The night bazaar has no schedule or apparent reason: it is just there some nights and simply not on others. There are no set patterns to it. It could be there every night and then disappear and not return for months and then suddenly start reappearing every 13th night, or on nights in multiples of 3 or 7. It has a fickle personality, I guess. It grows weary of any sort of routine or regimentation.
Still, sitting by the window in the bus, on the way home each evening I try to guess whether today it would be there, waiting for me on the playground where no children play anymore, behind the Purani Abadi – bus stop. Long ago that playground used to be dense and green – a charming forest fit for exploring by a child seven years old. Before the city decided to tear it down – the charm, the magic, the still beauty all vanished. Along with the little explorer it so inspired. Metal swing sets and goal posts took over. Eager feet trampled on it endlessly – almost sacrilegiously for years. Before the city changed its mind and resized it. Now it’s just a dirt patch between two highways. I couldn’t care less for the playground until the night bazaar started appearing nearly a year ago.
There is a faint-warm smell like something deep-fried, riding on the cool evening air for miles in each direction, on “most” nights the bazaar is there. It is not continuous like a seam but rather it comes in puffs like something being pumped. I can smell it in the bus miles away and for a while I could have said that this was a definitive marker for the bazaar’s presence. But I guess it picks up on such things too. The marker proved fickle. Some nights the air is warm with the deep-fried smell but the bazaar is not there. But I swear on each such night, as I get off at the stop and if I squint my eyes a little, I can almost make out the weak outlines of the swooping tents strung upon spear like poles. Frail, sublime, a light grey veil hanging from the fog in the silver light of the moon and the pale yellow headlights of the passing cars.
Far away from the incessant demands of the world the night bazaar exists in its pristine simplicity. I like to stroll through it whenever it appears. Tending to its many tents are simple people, their eyes serene, their faces light unburdened. They never hunger for your patronage but if you do visit them they present their simple store seemingly even before you ask for it. There are always a few customers going about. Here is a tent full off fruits of all colors and kinds, there one full of bundles of cloths – inviting, appetizing. There is a tent for perfumes. Another for spices – red: deep, invigorating – yellow, green, black. Hence tents to the right to the left ahead and behind there are enough tents for one to get lost. Yet not even one deep-frying something.

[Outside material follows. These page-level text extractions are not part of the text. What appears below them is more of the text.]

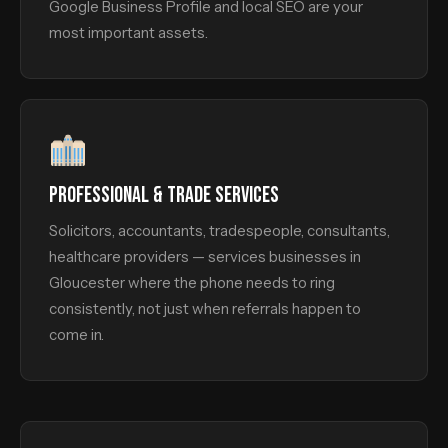
Google Business Profile and local SEO are your
most important assets.
PROFESSIONAL & TRADE SERVICES
Solicitors, accountants, tradespeople, consultants,
healthcare providers — services businesses in
Gloucester where the phone needs to ring
consistently, not just when referrals happen to
come in.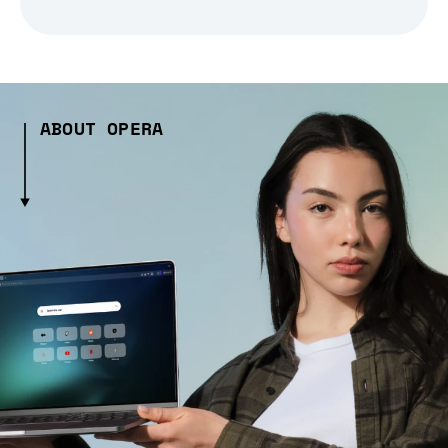
ABOUT OPERA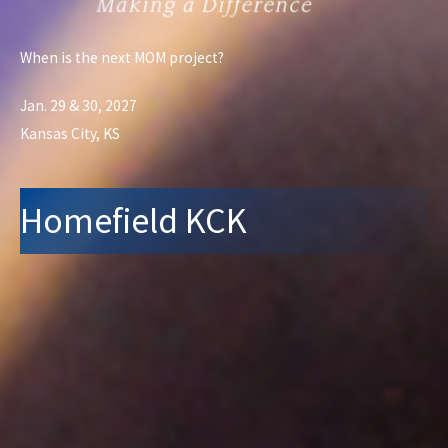
When is the next MOM project?
Jan. 29 & 30, 2027
Kansas City, KS
Homefield KCK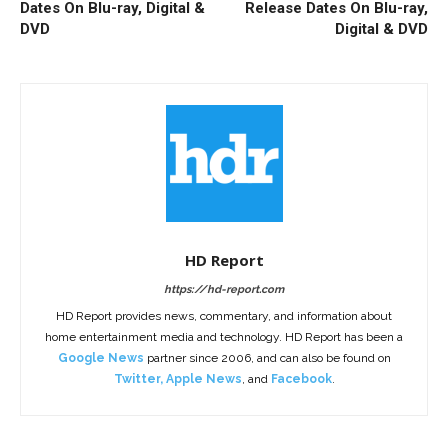
Dates On Blu-ray, Digital &
Release Dates On Blu-ray,
DVD
Digital & DVD
HD Report
https://hd-report.com
HD Report provides news, commentary, and information about
home entertainment media and technology. HD Report has been a
Google News
partner since 2006, and can also be found on
Twitter
,
Apple News
, and
Facebook
.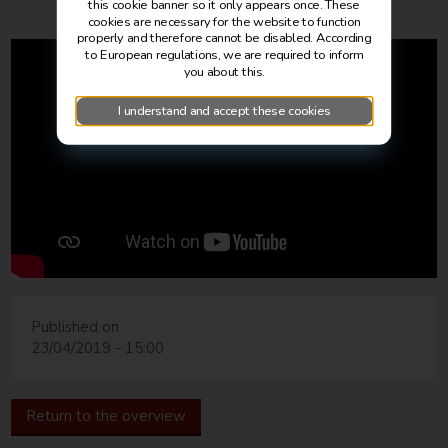
this cookie banner so it only appears once. These
cookies are necessary for the website to function
properly and therefore cannot be disabled. According
to European regulations, we are required to inform
you about this.
I understand and accept these cookies
Published on
23/04/2019 - 15:00
Return to the overview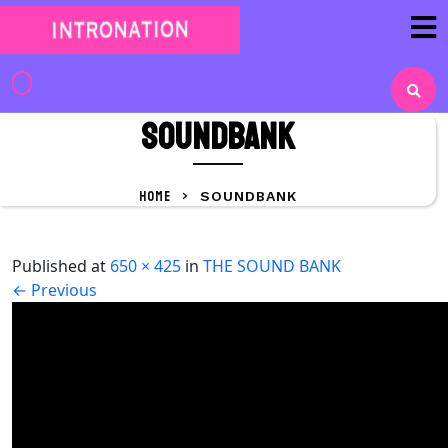
Skip
to
content
Skip
to
Soundbank
content
HOME
>
SOUNDBANK
Published
at
650 × 425
in
THE SOUND BANK
←
Previous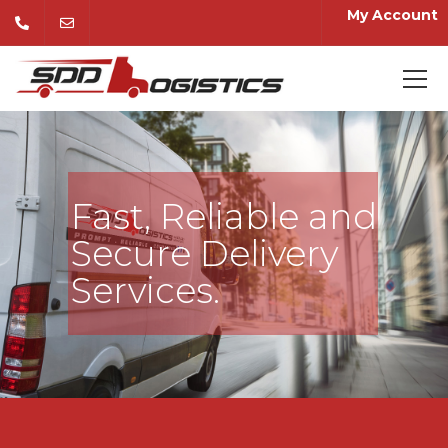
My Account
Fast, Reliable and
Secure Delivery
Services.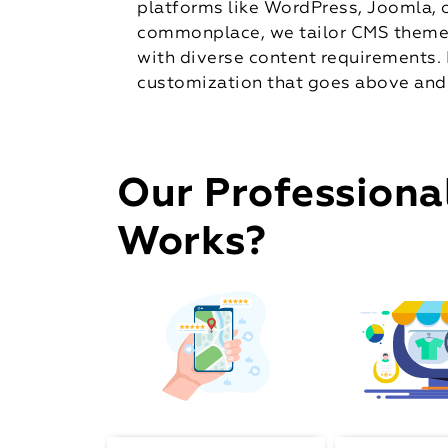
platforms like WordPress, Joomla, o
commonplace, we tailor CMS themes 
with diverse content requirements. 
customization that goes above and
Our Professiona
Works?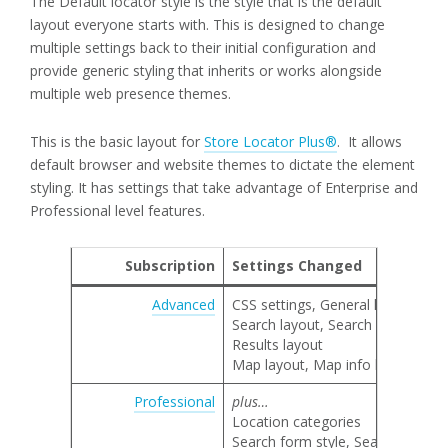
The Default locator style is the style that is the default
layout everyone starts with. This is designed to change
multiple settings back to their initial configuration and
provide generic styling that inherits or works alongside
multiple web presence themes.
This is the basic layout for
Store Locator Plus®
. It allows
default browser and website themes to dictate the element
styling. It has settings that take advantage of Enterprise and
Professional level features.
Subscription
Settings Changed
Advanced
CSS settings, General locator lay
Search layout, Search category 
Results layout
Map layout, Map info bubble lay
Professional
plus…
Location categories
Search form style, Search by nam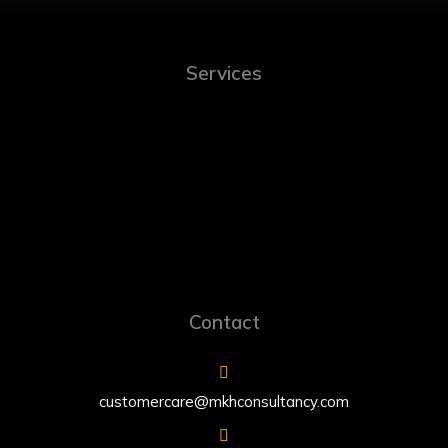
Services
Contact
customercare@mkhconsultancy.com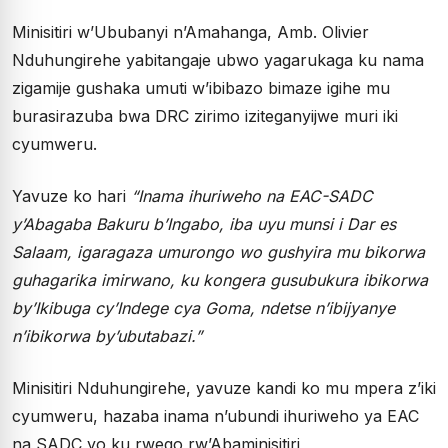
Minisitiri w’Ububanyi n’Amahanga, Amb. Olivier
Nduhungirehe yabitangaje ubwo yagarukaga ku nama
zigamije gushaka umuti w’ibibazo bimaze igihe mu
burasirazuba bwa DRC zirimo iziteganyijwe muri iki
cyumweru.
Yavuze ko hari
“Inama ihuriweho na EAC-SADC
y’Abagaba Bakuru b’Ingabo, iba uyu munsi i Dar es
Salaam, igaragaza umurongo wo gushyira mu bikorwa
guhagarika imirwano, ku kongera gusubukura ibikorwa
by’Ikibuga cy’Indege cya Goma, ndetse n’ibijyanye
n’ibikorwa by’ubutabazi.”
Minisitiri Nduhungirehe, yavuze kandi ko mu mpera z’iki
cyumweru, hazaba inama n’ubundi ihuriweho ya EAC
na SADC yo ku rwego rw’Abaminisitiri,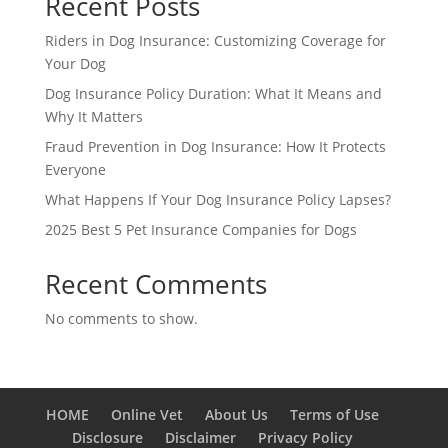
Recent Posts
Riders in Dog Insurance: Customizing Coverage for
Your Dog
Dog Insurance Policy Duration: What It Means and
Why It Matters
Fraud Prevention in Dog Insurance: How It Protects
Everyone
What Happens If Your Dog Insurance Policy Lapses?
2025 Best 5 Pet Insurance Companies for Dogs
Recent Comments
No comments to show.
HOME
Online Vet
About Us
Terms of Use
Disclosure
Disclaimer
Privacy Policy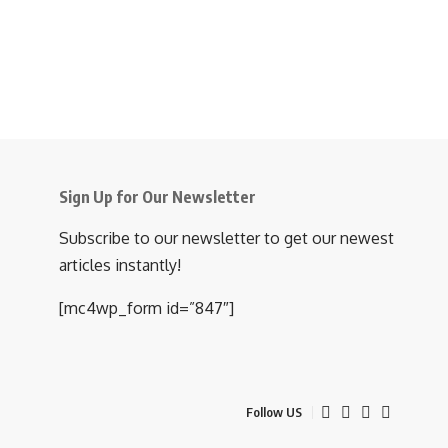
Sign Up for Our Newsletter
Subscribe to our newsletter to get our newest
articles instantly!
[mc4wp_form id=”847″]
Follow US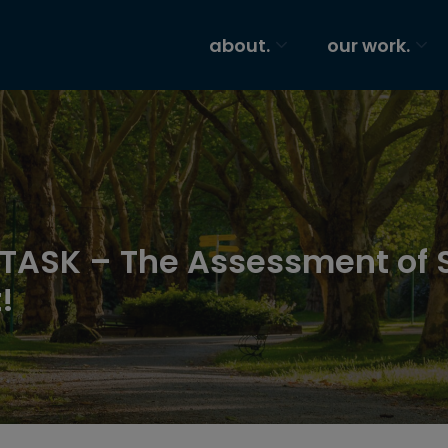
about.
our work.
f TASK – The Assessment of 
!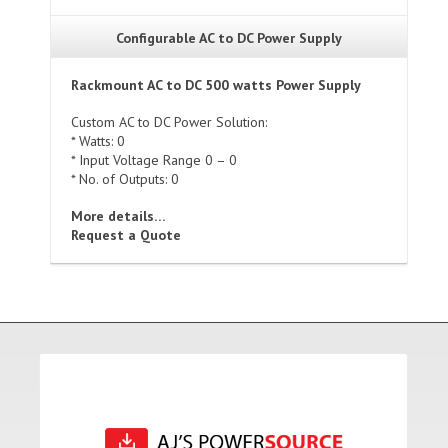
Configurable AC to DC Power Supply
Rackmount AC to DC 500 watts Power Supply
Custom AC to DC Power Solution:
* Watts: 0
* Input Voltage Range 0 – 0
* No. of Outputs: 0
More details…
Request a Quote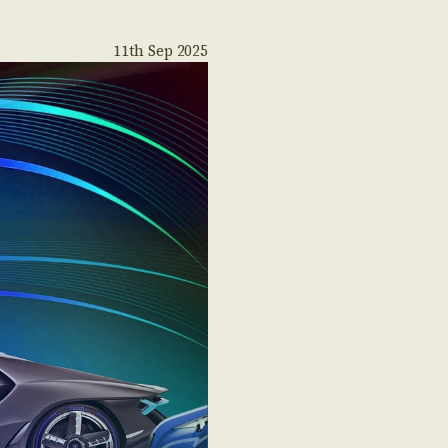
11th Sep 2025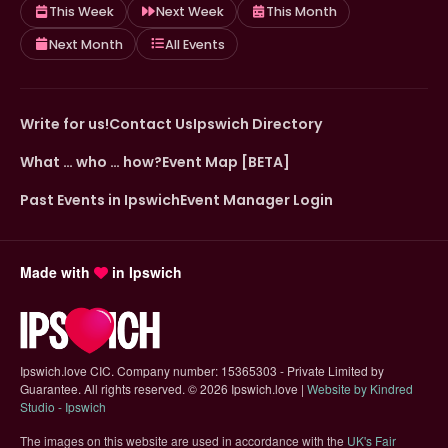
This Week
Next Week
This Month
Next Month
All Events
Write for us!
Contact Us
Ipswich Directory
What … who … how?
Event Map [BETA]
Past Events in Ipswich
Event Manager Login
Made with
in Ipswich
Ipswich.love CIC. Company number: 15365303 - Private Limited by
Guarantee. All rights reserved.
©
2026 Ipswich.love |
Website by Kindred
(opens in new tab)
Studio - Ipswich
The images on this website are used in accordance with the
UK's Fair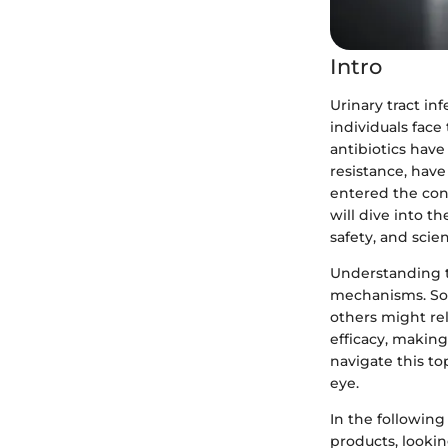
Intro
Urinary tract in
individuals fac
antibiotics have
resistance, hav
entered the conv
will dive into t
safety, and scien
Understanding t
mechanisms. Som
others might re
efficacy, making
navigate this to
eye.
In the following
products, looking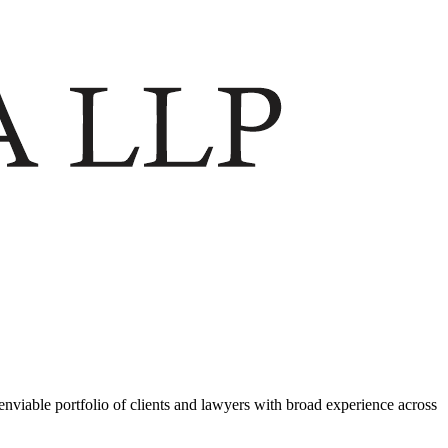
viable portfolio of clients and lawyers with broad experience across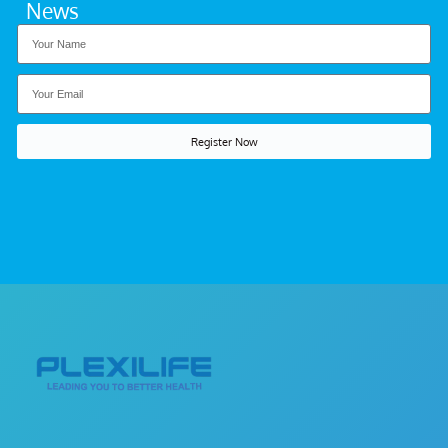
News
Register Now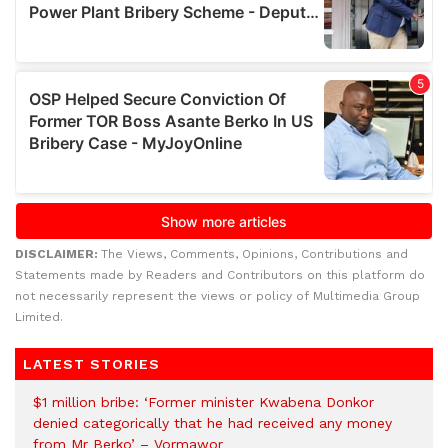
DISCLAIMER:
The Views, Comments, Opinions, Contributions and
Statements made by Readers and Contributors on this platform do
not necessarily represent the views or policy of Multimedia Group
Limited.
LATEST STORIES
$1 million bribe: ‘Former minister Kwabena Donkor
denied categorically that he had received any money
from Mr Berko’ – Vormawor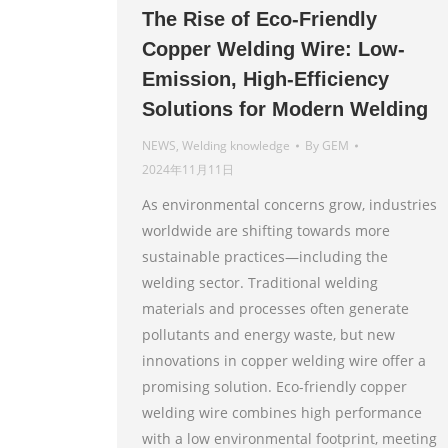
The Rise of Eco-Friendly
Copper Welding Wire: Low-
Emission, High-Efficiency
Solutions for Modern Welding
NEWS
,
Welding knowledge
By
GEM
2024年11月11日
As environmental concerns grow, industries
worldwide are shifting towards more
sustainable practices—including the
welding sector. Traditional welding
materials and processes often generate
pollutants and energy waste, but new
innovations in copper welding wire offer a
promising solution. Eco-friendly copper
welding wire combines high performance
with a low environmental footprint, meeting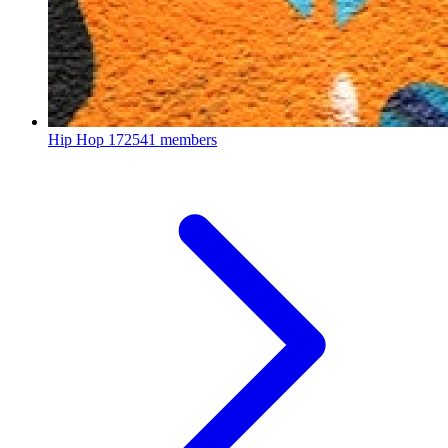
Hip Hop
172541 members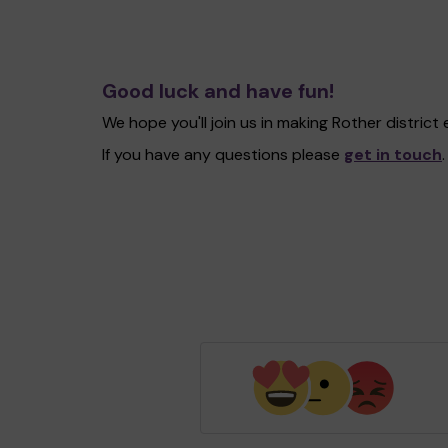
Good luck and have fun!
We hope you'll join us in making Rother distric
If you have any questions please
get in touch
.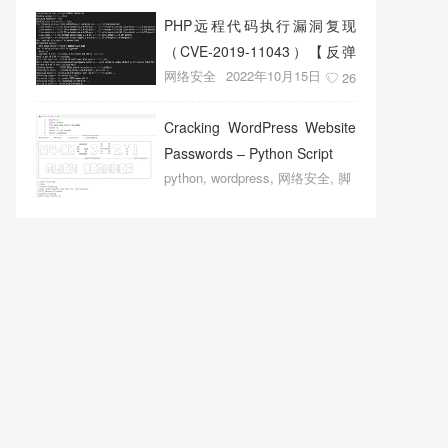
PHP远程代码执行漏洞复现
（CVE-2019-11043）【反弹
网络安全
2022年10月15日
shell成功】
26
Cracking WordPress Website
Passwords – Python Script
python
,
wordpress
,
网络安全
,
脚
本程序
2022年10月14日
19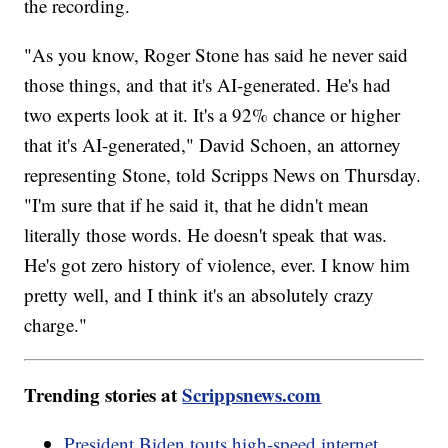
the recording.
"As you know, Roger Stone has said he never said
those things, and that it's AI-generated. He's had
two experts look at it. It's a 92% chance or higher
that it's AI-generated," David Schoen, an attorney
representing Stone, told Scripps News on Thursday.
"I'm sure that if he said it, that he didn't mean
literally those words. He doesn't speak that was.
He's got zero history of violence, ever. I know him
pretty well, and I think it's an absolutely crazy
charge."
Trending stories at
Scrippsnews.com
President Biden touts high-speed internet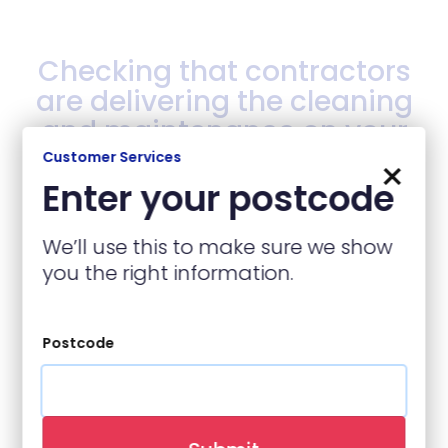
Checking that contractors
are delivering the cleaning
and maintenance on your
estate and communal
Customer Services
×
areas are in line with the
Enter your postcode
standards stated within
their contact.
We’ll use this to make sure we show
you the right information.
Back to top
Postcode
Your Housing officer will
also carry out additional
checks when they are on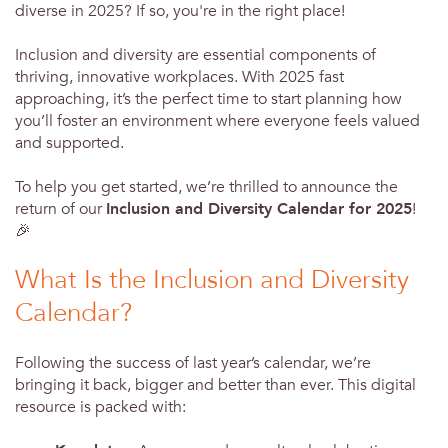
diverse in 2025? If so, you're in the right place!
Inclusion and diversity are essential components of
thriving, innovative workplaces. With 2025 fast
approaching, it’s the perfect time to start planning how
you’ll foster an environment where everyone feels valued
and supported.
To help you get started, we’re thrilled to announce the
return of our
Inclusion and Diversity Calendar for 2025
!
🎉
What Is the Inclusion and Diversity
Calendar?
Following the success of last year’s calendar, we’re
bringing it back, bigger and better than ever. This digital
resource is packed with: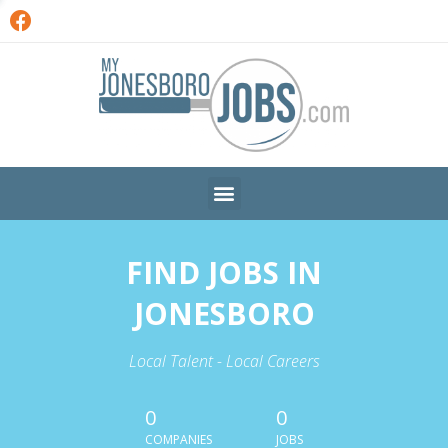
FIND JOBS IN
JONESBORO
Local Talent - Local Careers
0
0
COMPANIES
JOBS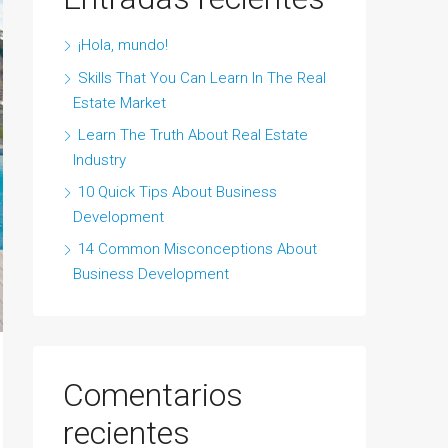
¡Hola, mundo!
Skills That You Can Learn In The Real
Estate Market
Learn The Truth About Real Estate
Industry
10 Quick Tips About Business
Development
14 Common Misconceptions About
Business Development
Comentarios
recientes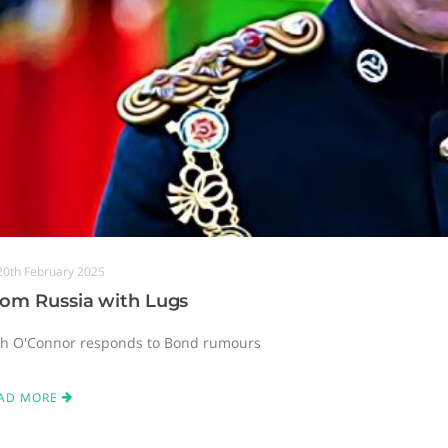
20th February 2025
rom Russia with Lugs
sh O'Connor responds to Bond rumours
AD MORE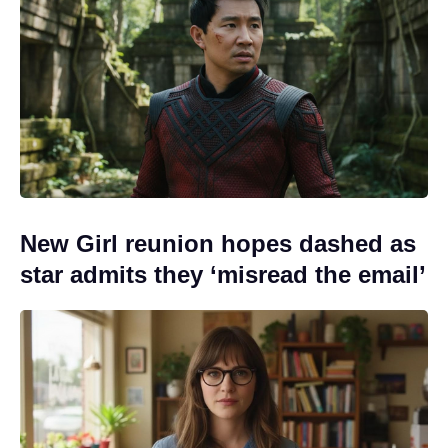
New Girl reunion hopes dashed as
star admits they ‘misread the email’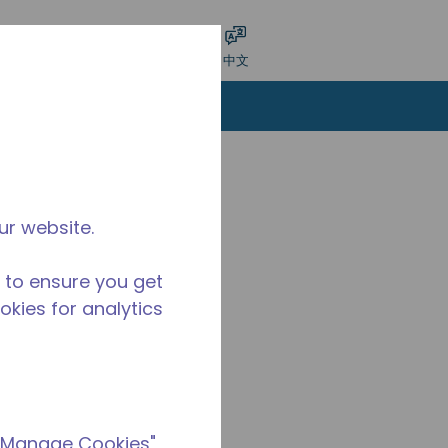
交搜索
语言
登录
中文
ur website.
 to ensure you get
ookies for analytics
 "Manage Cookies"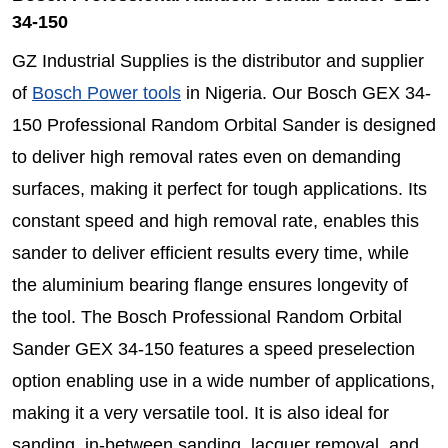
34-150
GZ Industrial Supplies is the distributor and supplier
of
Bosch Power tools
in Nigeria. Our Bosch GEX 34-
150 Professional Random Orbital Sander is designed
to deliver high removal rates even on demanding
surfaces, making it perfect for tough applications. Its
constant speed and high removal rate, enables this
sander to deliver efficient results every time, while
the aluminium bearing flange ensures longevity of
the tool. The Bosch Professional Random Orbital
Sander GEX 34-150 features a speed preselection
option enabling use in a wide number of applications,
making it a very versatile tool. It is also ideal for
sanding, in-between sanding, lacquer removal, and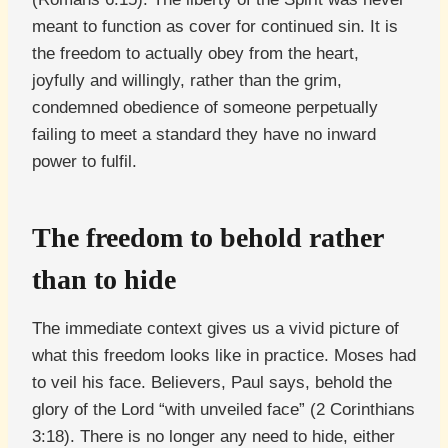
meant to function as cover for continued sin. It is
the freedom to actually obey from the heart,
joyfully and willingly, rather than the grim,
condemned obedience of someone perpetually
failing to meet a standard they have no inward
power to fulfil.
The freedom to behold rather
than to hide
The immediate context gives us a vivid picture of
what this freedom looks like in practice. Moses had
to veil his face. Believers, Paul says, behold the
glory of the Lord “with unveiled face” (2 Corinthians
3:18). There is no longer any need to hide, either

Business is carried out without the aid of speech, yet the bazaar is not quiet. A wave of noise like that of a crowd follows you around: sometimes ahead, sometimes behind, sometimes rising, sometimes falling, voices of children calling each other out, of women laughing and men talking. You expect to run into them at every turn. But I never have.
Every time I visit the night bazaar I seem to wind down to the dried-fruit tent, which is manned by, I would say my friend but I am not sure if that is actually true. He is nice and friendly but has all the fore bearings of someone I have known since ages yet do not realize or recognize, and despite endless efforts cannot recollect from the moldy crevices of my mind. Yet he is there. Looking at me from his dark eyes in which the flickering flames of the gas lamp twiddle like liquid streams of gold. He could be my brother or a cousin – but maybe not or maybe yes. I don’t know. The keeper of the dried-fruit tent has a black beard that jettisons from his face, curves through a rough –S shape and ends in a sharp point below his chin.
“Tired, are you Sahib,” he says to me. A closed fist stretches the beard, apparently trying to straighten it but as soon as the sharp point leaves his grasp the beard springs back into shape.
“Life is tiring, my friend,” I reply.
“Here have some walnuts then,” he says grasping a handful with one hand and a bag made out of recycled newspaper with the other.
“That is enough,” I say. “Please no more.”
“It is ok, Sahib. They are not expensive. You can pay whatever you so desire,” he says looking up at me. “Even if you don’t it is ok.”
“Why do you sell them so cheap. They are surely worth a lot more. You could make a higher profit.”
“What will I do with that sahib? What I earn is enough.”
“What if you run into rainy days – you could starve…”
“I haven’t till now, sahib. I won’t,” my friend says.
“But how can you be sure?” I ask.
“The same way you are sure that you might – you find what you are looking for, sahib,” he says with a slight smile. “Here take this. Pay what ever you wish.”
The laser like rays of the morning sun has chased away any remnants of the night bazaar as I stand here waiting for the bus. You’d expect the ground to be a little disheveled – from a whole bazaar being there, some garbage, pot-holes – from where the tents were pitched – anything, but nothing.
Only the few walnuts knocking around in my pocket.